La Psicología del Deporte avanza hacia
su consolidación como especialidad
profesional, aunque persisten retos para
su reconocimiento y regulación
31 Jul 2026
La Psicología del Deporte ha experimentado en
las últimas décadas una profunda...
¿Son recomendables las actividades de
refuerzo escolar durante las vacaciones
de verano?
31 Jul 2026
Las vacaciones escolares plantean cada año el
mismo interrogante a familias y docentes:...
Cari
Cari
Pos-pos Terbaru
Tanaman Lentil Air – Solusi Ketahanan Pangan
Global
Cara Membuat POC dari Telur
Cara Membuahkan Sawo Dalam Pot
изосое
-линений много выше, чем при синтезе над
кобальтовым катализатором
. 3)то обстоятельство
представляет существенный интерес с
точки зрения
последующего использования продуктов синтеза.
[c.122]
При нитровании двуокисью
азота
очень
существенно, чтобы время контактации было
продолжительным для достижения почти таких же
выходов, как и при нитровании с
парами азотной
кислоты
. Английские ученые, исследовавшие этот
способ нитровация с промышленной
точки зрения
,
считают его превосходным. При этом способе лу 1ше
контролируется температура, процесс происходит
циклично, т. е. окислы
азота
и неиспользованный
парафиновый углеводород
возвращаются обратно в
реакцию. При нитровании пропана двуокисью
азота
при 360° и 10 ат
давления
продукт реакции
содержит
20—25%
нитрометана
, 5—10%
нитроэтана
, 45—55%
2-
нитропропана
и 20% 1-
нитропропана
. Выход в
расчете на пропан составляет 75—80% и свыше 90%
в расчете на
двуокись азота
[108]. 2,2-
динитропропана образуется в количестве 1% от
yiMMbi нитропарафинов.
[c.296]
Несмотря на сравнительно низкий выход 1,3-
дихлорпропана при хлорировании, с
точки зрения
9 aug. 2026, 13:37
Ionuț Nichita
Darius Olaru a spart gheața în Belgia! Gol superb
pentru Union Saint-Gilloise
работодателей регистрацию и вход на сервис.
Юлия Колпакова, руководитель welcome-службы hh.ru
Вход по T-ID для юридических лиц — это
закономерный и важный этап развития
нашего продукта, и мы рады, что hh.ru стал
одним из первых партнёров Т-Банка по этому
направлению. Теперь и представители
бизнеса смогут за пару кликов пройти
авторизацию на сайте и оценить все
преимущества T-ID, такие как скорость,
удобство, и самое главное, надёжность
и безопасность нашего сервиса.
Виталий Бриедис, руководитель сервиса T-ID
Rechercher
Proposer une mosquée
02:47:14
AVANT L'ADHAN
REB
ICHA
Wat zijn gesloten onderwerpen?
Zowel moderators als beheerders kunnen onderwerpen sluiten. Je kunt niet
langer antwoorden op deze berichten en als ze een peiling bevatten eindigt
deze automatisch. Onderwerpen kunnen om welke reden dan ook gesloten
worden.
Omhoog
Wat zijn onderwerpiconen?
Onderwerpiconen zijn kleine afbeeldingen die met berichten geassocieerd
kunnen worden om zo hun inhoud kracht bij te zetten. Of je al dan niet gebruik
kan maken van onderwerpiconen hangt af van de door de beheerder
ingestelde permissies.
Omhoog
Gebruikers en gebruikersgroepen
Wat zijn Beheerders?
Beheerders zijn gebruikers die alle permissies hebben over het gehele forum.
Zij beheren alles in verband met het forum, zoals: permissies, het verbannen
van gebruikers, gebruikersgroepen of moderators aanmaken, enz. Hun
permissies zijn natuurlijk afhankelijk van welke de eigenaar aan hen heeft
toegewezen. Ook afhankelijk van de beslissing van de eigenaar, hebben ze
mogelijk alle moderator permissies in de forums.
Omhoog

What the task asks:
The records above are to be returned exactly as they appear.

Response to the task:
La Psicología del Deporte avanza hacia
su consolidación como especialidad
profesional, aunque persisten retos para
su reconocimiento y regulación
31 Jul 2026
La Psicología del Deporte ha experimentado en
las últimas décadas una profunda...
¿Son recomendables las actividades de
refuerzo escolar durante las vacaciones
de verano?
31 Jul 2026
Las vacaciones escolares plantean cada año el
mismo interrogante a familias y docentes:...
Cari
Cari
Pos-pos Terbaru
Tanaman Lentil Air – Solusi Ketahanan Pangan
Global
Cara Membuat POC dari Telur
Cara Membuahkan Sawo Dalam Pot
изосое
-линений много выше, чем при синтезе над
кобальтовым катализатором
. 3)то обстоятельство
представляет существенный интерес с
точки зрения
последующего использования продуктов синтеза.
[c.122]
При нитровании двуокисью
азота
очень
существенно, чтобы время контактации было
продолжительным для достижения почти таких же
выходов, как и при нитровании с
парами азотной
кислоты
. Английские ученые, исследовавшие этот
способ нитровация с промышленной
точки зрения
,
считают его превосходным. При этом способе лу 1ше
контролируется температура, процесс происходит
циклично, т. е. окислы
азота
и неиспользованный
парафиновый углеводород
возвращаются обратно в
реакцию. При нитровании пропана двуокисью
азота
при 360° и 10 ат
давления
продукт реакции
содержит
20—25%
нитрометана
, 5—10%
нитроэтана
, 45—55%
2-
нитропропана
и 20% 1-
нитропропана
. Выход в
расчете на пропан составляет 75—80% и свыше 90%
в расчете на
двуокись азота
[108]. 2,2-
динитропропана образуется в количестве 1% от
yiMMbi нитропарафинов.
[c.296]
Несмотря на сравнительно низкий выход 1,3-
дихлорпропана при хлорировании, с
точки зрения
9 aug. 2026, 13:37
Ionuț Nichita
Darius Olaru a spart gheața în Belgia! Gol superb
pentru Union Saint-Gilloise
работодателей регистрацию и вход на сервис.
Юлия Колпакова, руководитель welcome-службы hh.ru
Вход по T-ID для юридических лиц — это
закономерный и важный этап развития
нашего продукта, и мы рады, что hh.ru стал
одним из первых партнёров Т-Банка по этому
направлению. Теперь и представители
бизнеса смогут за пару кликов пройти
авторизацию на сайте и оценить все
преимущества T-ID, такие как скорость,
удобство, и самое главное, надёжность
и безопасность нашего сервиса.
Виталий Бриедис, руководитель сервиса T-ID
Rechercher
Proposer une mosquée
02:47:14
AVANT L'ADHAN
REB
ICHA
Wat zijn gesloten onderwerpen?
Zowel moderators als beheerders kunnen onderwerpen sluiten. Je kunt niet
langer antwoorden op deze berichten en als ze een peiling bevatten eindigt
deze automatisch. Onderwerpen kunnen om welke reden dan ook gesloten
worden.
Omhoog
Wat zijn onderwerpiconen?
Onderwerpiconen zijn kleine afbeeldingen die met berichten geassocieerd
kunnen worden om zo hun inhoud kracht bij te zetten. Of je al dan niet gebruik
kan maken van onderwerpiconen hangt af van de door de beheerder
ingestelde permissies.
Omhoog
Gebruikers en gebruikersgroepen
Wat zijn Beheerders?
Beheerders zijn gebruikers die alle permissies hebben over het gehele forum.
Zij beheren alles in verband met het forum, zoals: permissies, het verbannen
van gebruikers, gebruikersgroepen of moderators aanmaken, enz. Hun
permissies zijn natuurlijk afhankelijk van welke de eigenaar aan hen heeft
toegewezen. Ook afhankelijk van de beslissing van de eigenaar, hebben ze
mogelijk alle moderator permissies in de forums.
Omhoog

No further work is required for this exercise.